As palavras são guardiãs da lei *dizia a professora de português da sexta-feira*. A lei do existir. Queria adormecer nesse instante-sem-palavras. Queria não mais dizer de romances. Não queria desdizer meus romances. O Pior de tudo é pensar: pensar é abrir mão das entranhas, tudo. Queria não pensar agora e permanecer eternamente nessa bolha-sem-nome; não quero tentar traduzir o instante. Que seja por um segundo, esse instante sensitivo da varanda; o vento que arroja o oco da varanda é parte disso que não sei nomear. Disso que faz procurar palavras, palavras que acorrentarão meu silêncio.

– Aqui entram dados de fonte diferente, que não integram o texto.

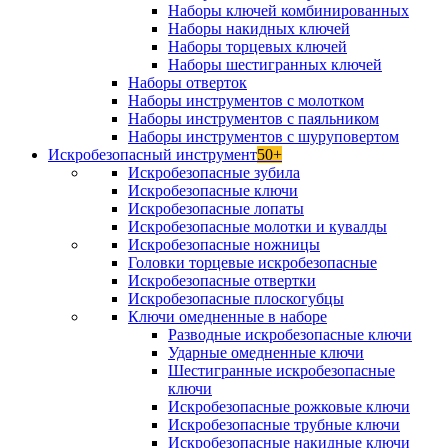
Наборы ключей комбинированных
Наборы накидных ключей
Наборы торцевых ключей
Наборы шестигранных ключей
Наборы отверток
Наборы инструментов с молотком
Наборы инструментов с паяльником
Наборы инструментов с шуруповертом
Искробезопасный инструмент
50+
Искробезопасные зубила
Искробезопасные ключи
Искробезопасные лопаты
Искробезопасные молотки и кувалды
Искробезопасные ножницы
Головки торцевые искробезопасные
Искробезопасные отвертки
Искробезопасные плоскогубцы
Ключи омедненные в наборе
Разводные искробезопасные ключи
Ударные омедненные ключи
Шестигранные искробезопасные
ключи
Искробезопасные рожковые ключи
Искробезопасные трубные ключи
Искробезопасные накидные ключи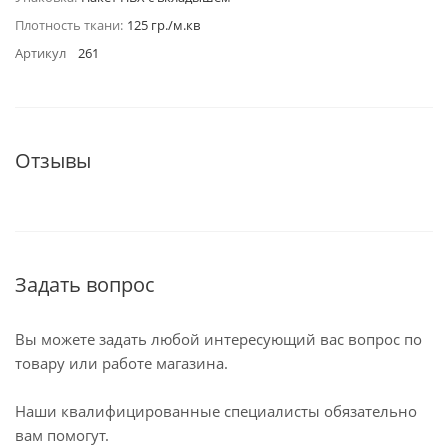
Плотность ткани:
125 гр./м.кв
Артикул
261
Отзывы
Задать вопрос
Вы можете задать любой интересующий вас вопрос по
товару или работе магазина.
Наши квалифицированные специалисты обязательно
вам помогут.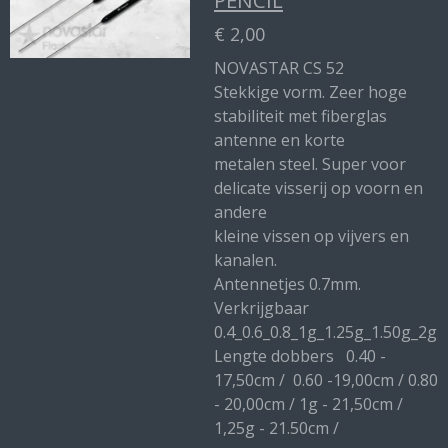
PENCIL
€ 2,00
NOVASTAR CS 52
Stekkige vorm. Zeer hoge
stabiliteit met fiberglas
antenne en korte
metalen steel. Super voor
delicate visserij op voorn en
andere
kleine vissen op vijvers en
kanalen.
Antennetjes 0.7mm.
Verkrijgbaar
0.4_0.6_0.8_1g_1.25g_1.50g_2g
Lengte dobbers 0.40 -
17,50cm / 0.60 -19,00cm / 0.80
- 20,00cm / 1g - 21,50cm /
1,25g - 21.50cm /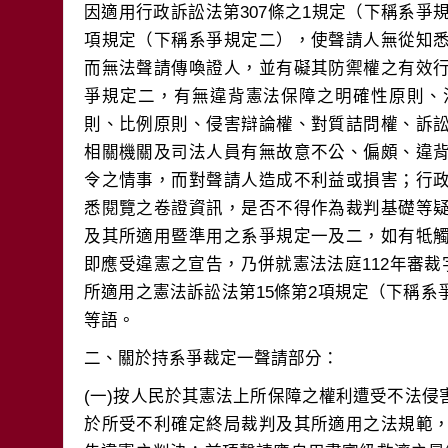
因適用行政訴訟法第307條之1規定（下稱系爭規
項規定（下稱系爭規定二），使聲請人無從知
而無法聲請傳喚證人，並有礙其防禦權之有效
爭規定二，有無違背憲法保障之明確性原則、
則、比例原則、侵害辯論權、對質詰問權、訴
相關機關及司法人員有無故意不公、偏頗、違
令之情事，而對聲請人造成不利益或損害；行
悉閱覽之卷證資訊，是否不得作為裁判基礎等
及其所適用暨準用之系爭規定一及二，如有牴
即應受違憲之宣告，乃併就憲法法庭112年審裁
所適用之憲法訴訟法第15條第2項規定（下稱
(一)按人民於其憲法上所保障之權利遭受不法
於所受不利確定終局裁判及其所適用之法規範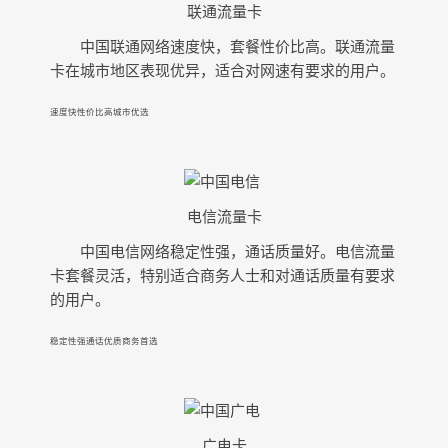
联通流量卡
中国联通网络速度快，套餐性价比高。联通流量
卡在城市地区表现优异，适合对网速有要求的用户。
速度快
性价比高
城市优选
电信流量卡
中国电信网络稳定性强，通话质量好。电信流量
卡套餐灵活，特别适合商务人士和对通话质量有要求
的用户。
稳定性强
通话优质
商务首选
广电卡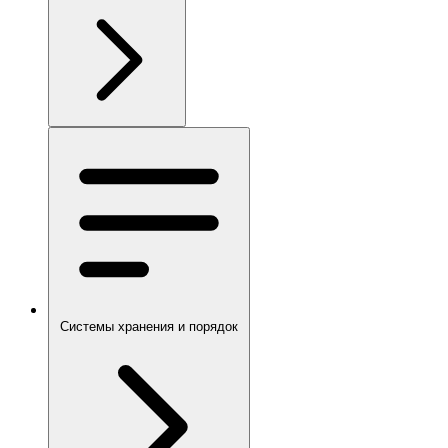
Системы хранения и порядок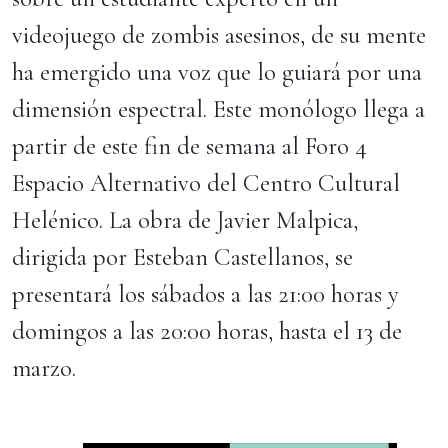
videojuego de zombis asesinos, de su mente
ha emergido una voz que lo guiará por una
dimensión espectral. Este monólogo llega a
partir de este fin de semana al Foro 4
Espacio Alternativo del Centro Cultural
Helénico. La obra de Javier Malpica,
dirigida por Esteban Castellanos, se
presentará los sábados a las 21:00 horas y
domingos a las 20:00 horas, hasta el 13 de
marzo.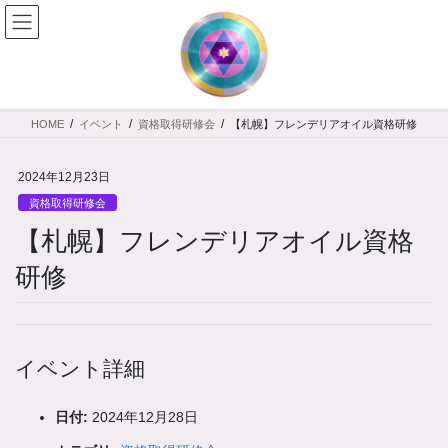
コ
ナ
ン
ビ
テ
ゲ
ン
ー
ツ
シ
へ
ョ
HOME
イベント
資格取得研修会
【札幌】フレンデリアオイル資格研修
ス
ン
キ
に
ッ
移
2024年12月23日
プ
動
資格取得研修会
【札幌】フレンデリアオイル資格
研修
イベント詳細
日付:
2024年12月28日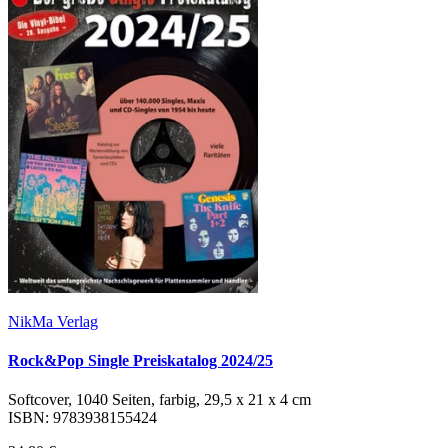
NikMa Verlag
Rock&Pop Single Preiskatalog 2024/25
Softcover, 1040 Seiten, farbig, 29,5 x 21 x 4 cm
ISBN: 9783938155424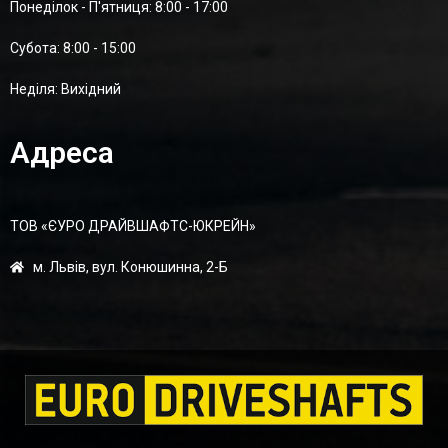
Понеділок - П'ятниця: 8:00 - 17:00
Суботa: 8:00 - 15:00
Неділя: Вихідний
Адреса
ТОВ «ЄУРО ДРАЙВШАФТC-ЮКРЕЙН»
м. Львів, вул. Конюшинна, 2-Б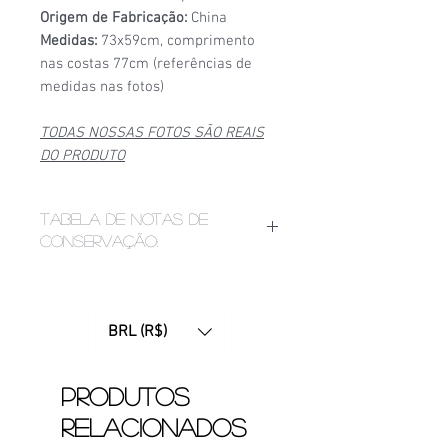
Origem de Fabricação:
China
Medidas:
73x59cm, comprimento
nas costas 77cm (referências de
medidas nas fotos)
TODAS NOSSAS FOTOS SÃO REAIS
DO PRODUTO
Tabela de notas de
conservação:
1/6
- Estado de conservação ruim,
apresenta bolinhas, fios puxados,
desgaste acentuado de
BRL (R$)
patrocínio, manchas ou furinhos
(demonstrados nas fotos);
2/6
- Estado de conservação mediano,
Produtos
apresenta bolinhas e/ou etiquetas
relacionados
apagadas devido ao tempo. Pode
apresentar desgaste considerável no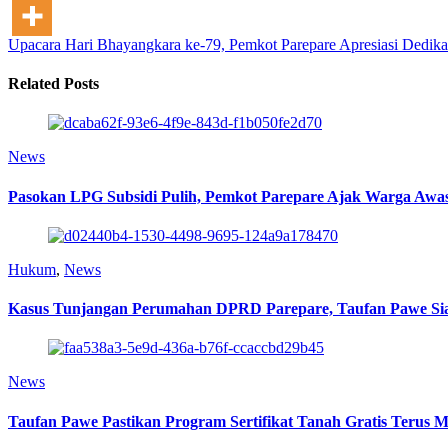
Upacara Hari Bhayangkara ke-79, Pemkot Parepare Apresiasi Dedikas
Related Posts
News
Pasokan LPG Subsidi Pulih, Pemkot Parepare Ajak Warga Awas
Hukum
,
News
Kasus Tunjangan Perumahan DPRD Parepare, Taufan Pawe Siap 
News
Taufan Pawe Pastikan Program Sertifikat Tanah Gratis Terus 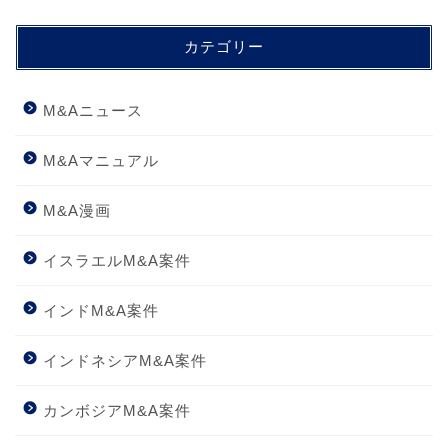
カテゴリー
M&Aニュース
M&Aマニュアル
M&A漫画
イスラエルM&A案件
インドM&A案件
インドネシアM&A案件
カンボジアM&A案件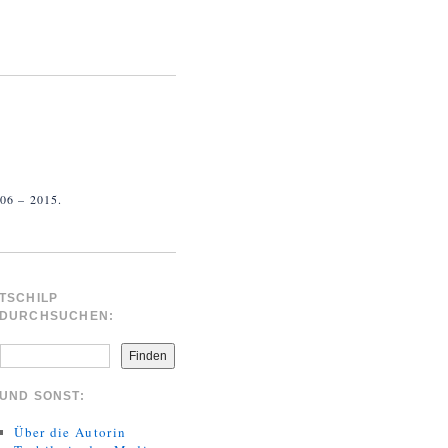
 – 2015.
TSCHILP
DURCHSUCHEN:
Finden
UND SONST:
Über die Autorin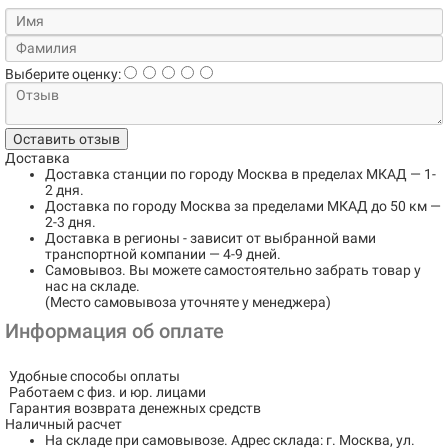
Выберите оценку:
Оставить отзыв
Доставка
Доставка станции по городу
Москва в пределах МКАД
— 1-
2 дня.
Доставка по городу
Москва за пределами МКАД до 50 км
—
2-3 дня.
Доставка в регионы
- зависит от выбранной вами
транспортной компании — 4-9 дней.
Самовывоз
. Вы можете самостоятельно забрать товар у
нас на складе.
(Место самовывоза уточняте у менеджера)
Информация об оплате
Удобные способы оплаты
Работаем с физ. и юр. лицами
Гарантия возврата денежных средств
Наличный расчет
На складе при самовывозе.
Адрес склада: г. Москва, ул.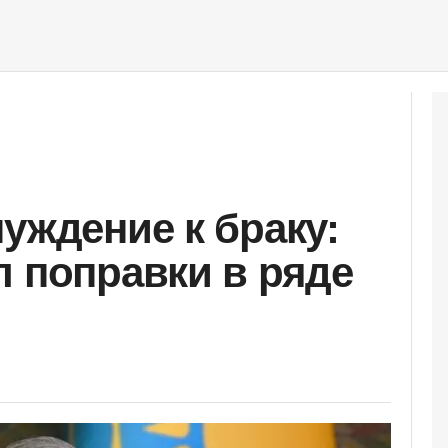
уждение к браку:
л поправки в ряде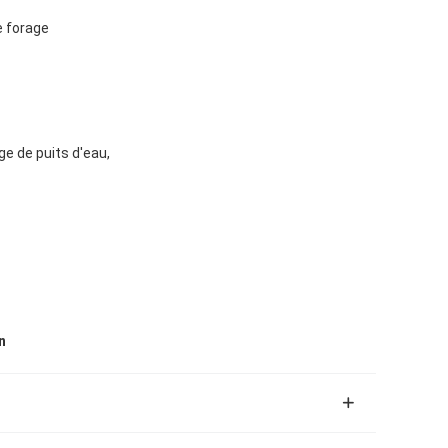
e forage
e de puits d'eau,
n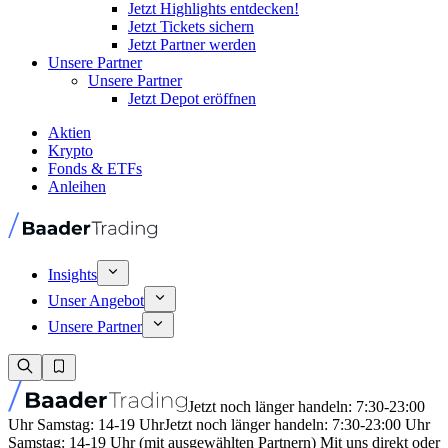
Jetzt Highlights entdecken!
Jetzt Tickets sichern
Jetzt Partner werden
Unsere Partner
Unsere Partner
Jetzt Depot eröffnen
Aktien
Krypto
Fonds & ETFs
Anleihen
Insights
Unser Angebot
Unsere Partner
Jetzt noch länger handeln: 7:30-23:00
Uhr Samstag: 14-19 Uhr
Jetzt noch länger handeln: 7:30-23:00 Uhr
Samstag: 14-19 Uhr (mit ausgewählten Partnern) Mit uns direkt oder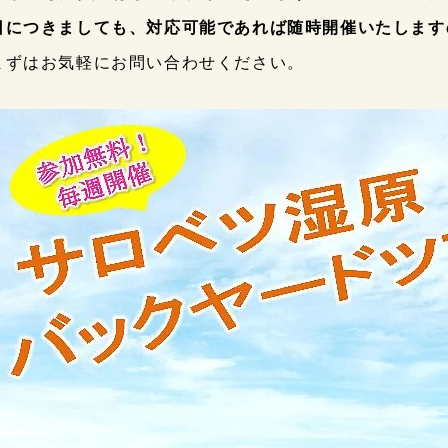
日につきましても、対応可能であれば随時開催いたします
まずはお気軽にお問い合わせください。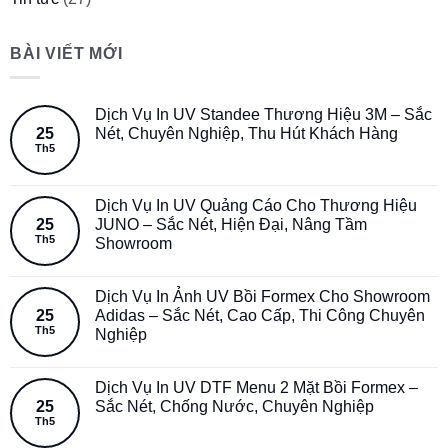
BÀI VIẾT MỚI
Dịch Vụ In UV Standee Thương Hiệu 3M – Sắc
25
Nét, Chuyên Nghiệp, Thu Hút Khách Hàng
Th5
Dịch Vụ In UV Quảng Cáo Cho Thương Hiệu
25
JUNO – Sắc Nét, Hiện Đại, Nâng Tầm
Th5
Showroom
Dịch Vụ In Ảnh UV Bồi Formex Cho Showroom
25
Adidas – Sắc Nét, Cao Cấp, Thi Công Chuyên
Th5
Nghiệp
Dịch Vụ In UV DTF Menu 2 Mặt Bồi Formex –
25
Sắc Nét, Chống Nước, Chuyên Nghiệp
Th5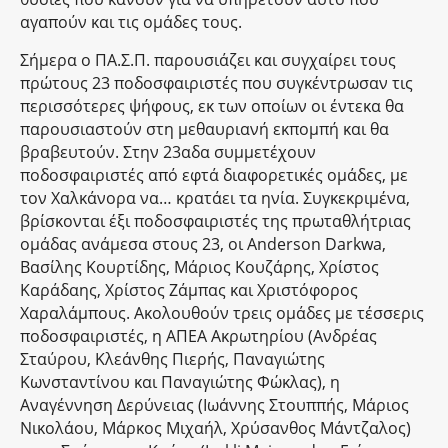
αγαπούν και τις ομάδες τους.
Σήμερα ο ΠΑ.Σ.Π. παρουσιάζει και συγχαίρει τους
πρώτους 23 ποδοσφαιριστές που συγκέντρωσαν τις
περισσότερες ψήφους, εκ των οποίων οι έντεκα θα
παρουσιαστούν στη μεθαυριανή εκπομπή και θα
βραβευτούν. Στην 23αδα συμμετέχουν
ποδοσφαιριστές από εφτά διαφορετικές ομάδες, με
τον Χαλκάνορα να… κρατάει τα ηνία. Συγκεκριμένα,
βρίσκονται έξι ποδοσφαιριστές της πρωταθλήτριας
ομάδας ανάμεσα στους 23, οι Anderson Darkwa,
Βασίλης Κουρτίδης, Μάριος Κουζάρης, Χρίστος
Καράδαης, Χρίστος Ζάμπας και Χριστόφορος
Χαραλάμπους. Ακολουθούν τρεις ομάδες με τέσσερις
ποδοσφαιριστές, η ΑΠΕΑ Ακρωτηρίου (Ανδρέας
Σταύρου, Κλεάνθης Πιερής, Παναγιώτης
Κωνσταντίνου και Παναγιώτης Φώκλας), η
Αναγέννηση Δερύνειας (Ιωάννης Στουππής, Μάριος
Νικολάου, Μάρκος Μιχαήλ, Χρύσανθος Μάντζαλος)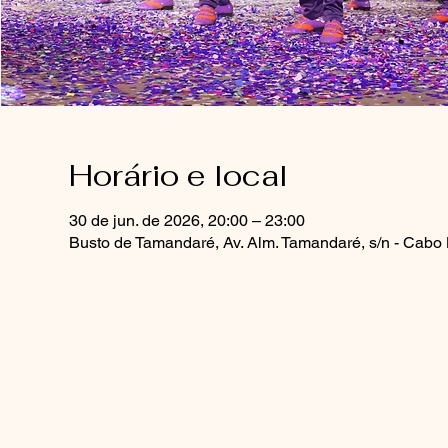
Horário e local
30 de jun. de 2026, 20:00 – 23:00
Busto de Tamandaré, Av. Alm. Tamandaré, s/n - Cabo 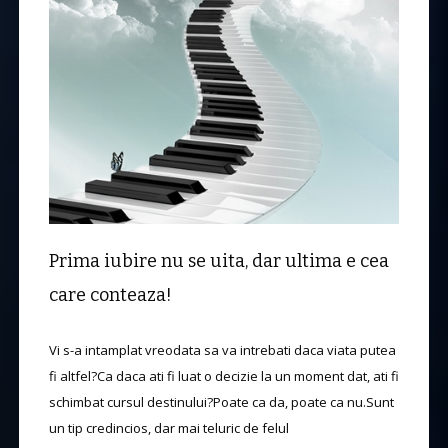
Prima iubire nu se uita, dar ultima e cea
care conteaza!
Vi s-a intamplat vreodata sa va intrebati daca viata putea
fi altfel?Ca daca ati fi luat o decizie la un moment dat, ati fi
schimbat cursul destinului?Poate ca da, poate ca nu.Sunt
un tip credincios, dar mai teluric de felul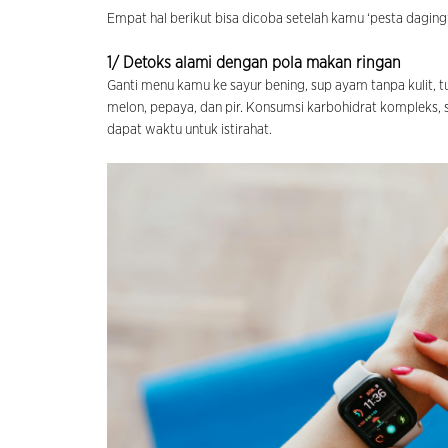
Empat hal berikut bisa dicoba setelah kamu ‘pesta daging
1/ Detoks alami dengan pola makan ringan
Ganti menu kamu ke sayur bening, sup ayam tanpa kulit, tu
melon, pepaya, dan pir. Konsumsi karbohidrat kompleks, s
dapat waktu untuk istirahat.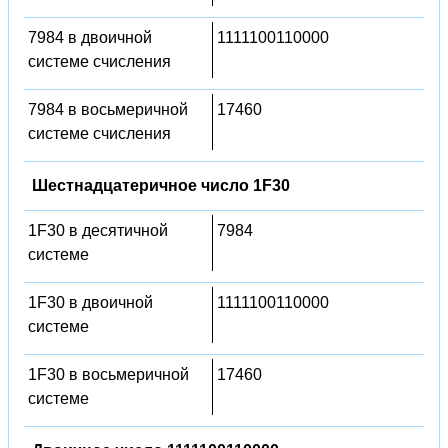
7984 в двоичной
1111100110000
системе счисления
7984 в восьмеричной
17460
системе счисления
Шестнадцатеричное число 1F30
1F30 в десятичной
7984
системе
1F30 в двоичной
1111100110000
системе
1F30 в восьмеричной
17460
системе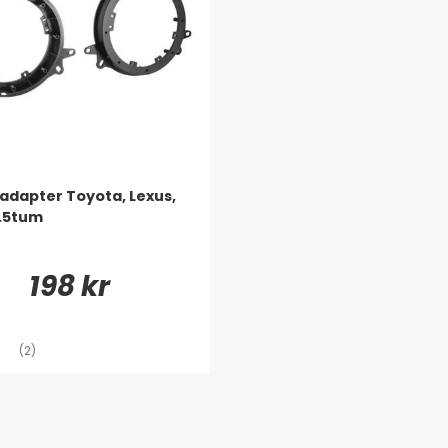
adapter Toyota, Lexus,
.5tum
198 kr
(2)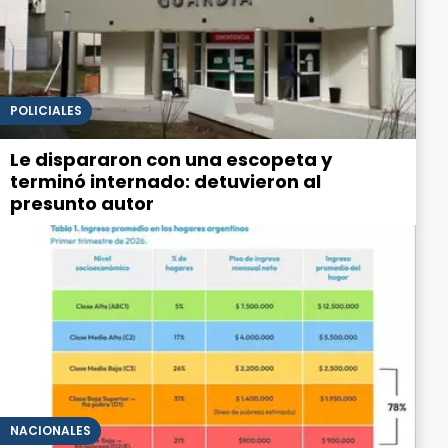
POLICIALES
Le dispararon con una escopeta y
terminó internado: detuvieron al
presunto autor
NACIONALES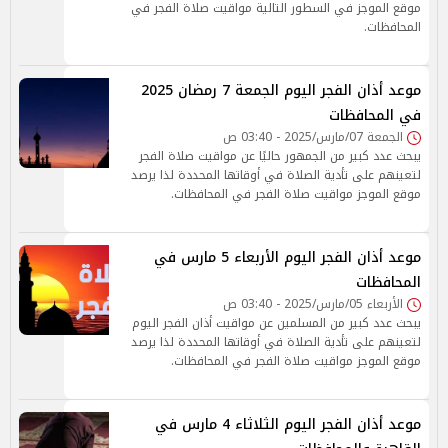
موقع الموجز في السطور التالية مواقيت صلاة الفجر في
المحافظات.
موعد أذان الفجر اليوم الجمعة 7 رمضان 2025
في المحافظات
الجمعة 07/مارس/2025 - 03:40 ص
يبحث عدد كبير من الجمهور حاليًا عن مواقيت صلاة الفجر
لتعينهم على تأدية الصلاة في أوقاتها المحددة لذا يرصد
موقع الموجز مواقيت صلاة الفجر في المحافظات.
موعد أذان الفجر اليوم الأربعاء 5 مارس في
المحافظات
الأربعاء 05/مارس/2025 - 03:40 ص
يبحث عدد كبير من المسلمين عن مواقيت أذان الفجر اليوم
لتعينهم على تأدية الصلاة في أوقاتها المحددة لذا يرصد
موقع الموجز مواقيت صلاة الفجر في المحافظات.
موعد أذان الفجر اليوم الثلاثاء 4 مارس في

Um barulho. Alguém esbarrou no tabuleiro de xadrez e as peças brra-brro-brr ao chão. O som estridente das peças contra o solo me faz retornar ao café frio e a mesa de jacarandá. O silêncio universal foi calado pelo grito das peças de xadrez *um grifo de sanidade em quem estava absorto no prazer sensitivo*. O universo mágico me observa pelas costas, enquanto, de quatro patas, recolho peça a peça, pata a pata, meus pedaços do chão.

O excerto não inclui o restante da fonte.